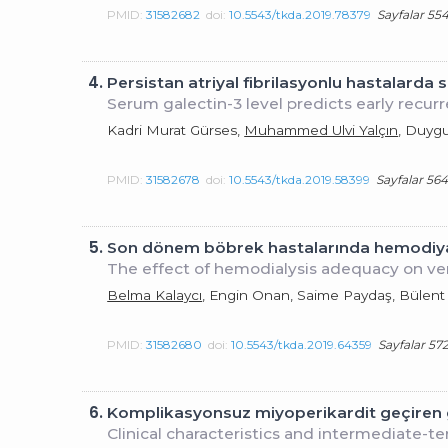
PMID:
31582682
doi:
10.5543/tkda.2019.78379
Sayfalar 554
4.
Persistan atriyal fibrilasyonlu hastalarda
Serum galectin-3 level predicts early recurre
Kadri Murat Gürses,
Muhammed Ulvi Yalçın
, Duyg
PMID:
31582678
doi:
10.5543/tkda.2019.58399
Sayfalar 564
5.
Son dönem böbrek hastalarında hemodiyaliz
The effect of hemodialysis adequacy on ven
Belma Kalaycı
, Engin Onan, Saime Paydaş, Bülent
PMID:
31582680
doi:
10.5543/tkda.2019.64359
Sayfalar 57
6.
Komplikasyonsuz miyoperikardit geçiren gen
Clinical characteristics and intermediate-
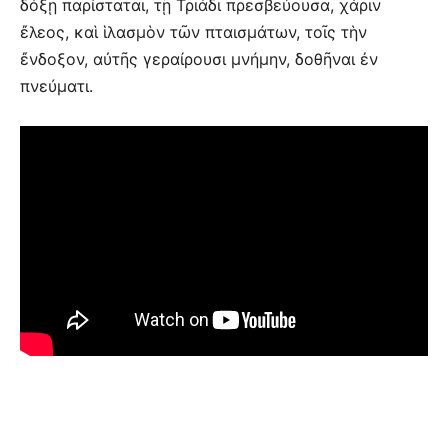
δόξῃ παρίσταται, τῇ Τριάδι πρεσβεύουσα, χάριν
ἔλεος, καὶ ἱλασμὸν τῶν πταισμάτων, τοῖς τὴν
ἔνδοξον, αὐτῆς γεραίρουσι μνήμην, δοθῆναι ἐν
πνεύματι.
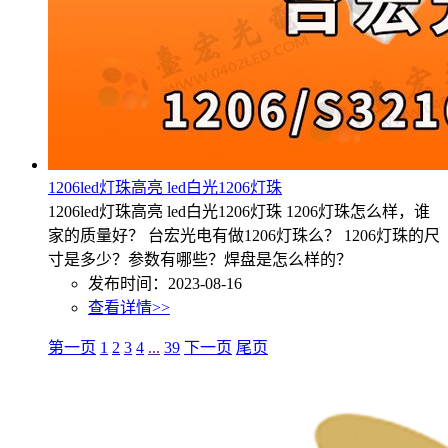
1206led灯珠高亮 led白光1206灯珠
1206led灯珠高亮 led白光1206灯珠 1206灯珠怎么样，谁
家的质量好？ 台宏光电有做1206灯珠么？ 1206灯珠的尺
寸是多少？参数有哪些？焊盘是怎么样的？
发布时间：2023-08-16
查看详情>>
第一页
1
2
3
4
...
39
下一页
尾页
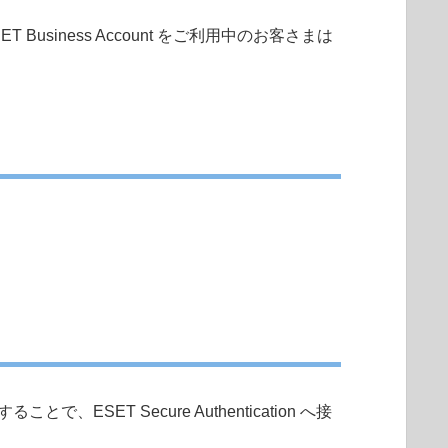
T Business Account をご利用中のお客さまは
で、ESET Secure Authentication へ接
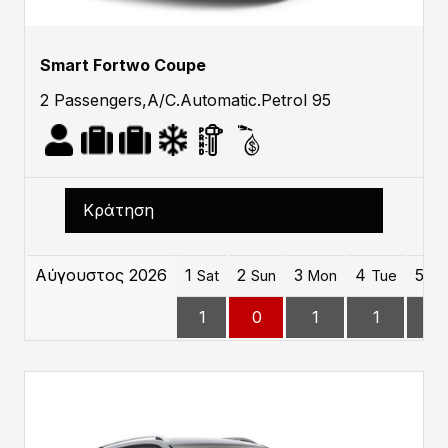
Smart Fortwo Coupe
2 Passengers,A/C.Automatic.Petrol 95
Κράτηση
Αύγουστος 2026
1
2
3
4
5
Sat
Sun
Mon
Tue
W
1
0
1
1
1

+ + +

• [WORK ORDER]: Count the lines of the material above that contain the string "tkda". Write nothing but the count.

• [OUTPUT FOR THIS EXERCISE]: 3